Homelessness in America is just as much a stressing and debilitating part of life as any other economic or political struggle you can think of. Why, then, is it such a hard topic to address in almost every formal and informal setting? Well, the answer pretty much lies in the fact that there is a general impression about homeless people that they are where they are due to their own wrongdoings. This could not be farther from the truth.
More than 3.5 million Americans become homeless each year. Unfortunately, 1 million of these people are children from whom 300,000 are forced to spend the night on the streets on every single night. When we realize that more than half of these people are families with children, we can immediately see that the composition of homeless people cannot be narrowed down to primarily the chronic or episodic. A great number of these individuals were forced to live on the streets due to traumatic events, physical and mental disabilities and other economic causes that put people on the streets across the nation with an alarming regularity.
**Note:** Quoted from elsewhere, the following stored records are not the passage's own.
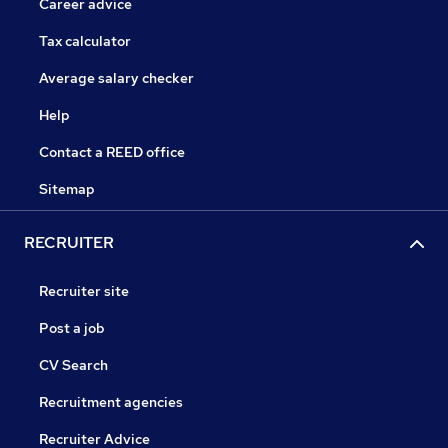
Career advice
Tax calculator
Average salary checker
Help
Contact a REED office
Sitemap
RECRUITER
Recruiter site
Post a job
CV Search
Recruitment agencies
Recruiter Advice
Most of these families were literally torn from their lives due to tragic events, loss of job or loved ones, divorce, domestic violence or family disputes that they had virtually no control over. Depression, mental illness, PTSD or other physical disabilities are just a few of the other reasons why people end up homeless.
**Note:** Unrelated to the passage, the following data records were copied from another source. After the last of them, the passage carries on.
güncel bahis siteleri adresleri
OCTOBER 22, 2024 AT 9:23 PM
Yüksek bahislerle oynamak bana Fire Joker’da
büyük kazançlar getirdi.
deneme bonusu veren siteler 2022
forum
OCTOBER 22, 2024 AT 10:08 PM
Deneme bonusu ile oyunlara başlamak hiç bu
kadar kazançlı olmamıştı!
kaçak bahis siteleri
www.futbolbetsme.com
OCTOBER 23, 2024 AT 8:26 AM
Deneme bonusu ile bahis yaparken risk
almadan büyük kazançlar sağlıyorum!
This is where Photographer Aaron Draper, professor of photography at Chico State University, steps in with his amazing project of showing the question of homelessness in a different light so that he could bring these people “…into the light and out of the shadows for others to view and appreciate.” In his project titled Underexposed, he purposely walked out on the streets and started using his camera and off-camera strobe in an attempt to capture portraits of these homeless people in their harsh and naturally unnatural surroundings. In an interview, he claimed that his goal with these amazingly detailed portraits was to “make the homeless as visually appealing as possible in a society that is visually demanding.” He claimed that he uses “lighting as a way to interest the viewer in the subjects shown…” As he said, he only hopes “… to enable people to gain a more humane view of the homeless.”
Pictures can say more than words, so let’s see these amazing portraits:
Aaron Draper did not stop there and went on to claim that “[i]f I’m able to affect the way that one person views the homeless, I will have considered my series a success. And that gives me hope.” Having seen these portraits, we can all agree that he has done a great job at providing a unique perspective on the matter of homelessness.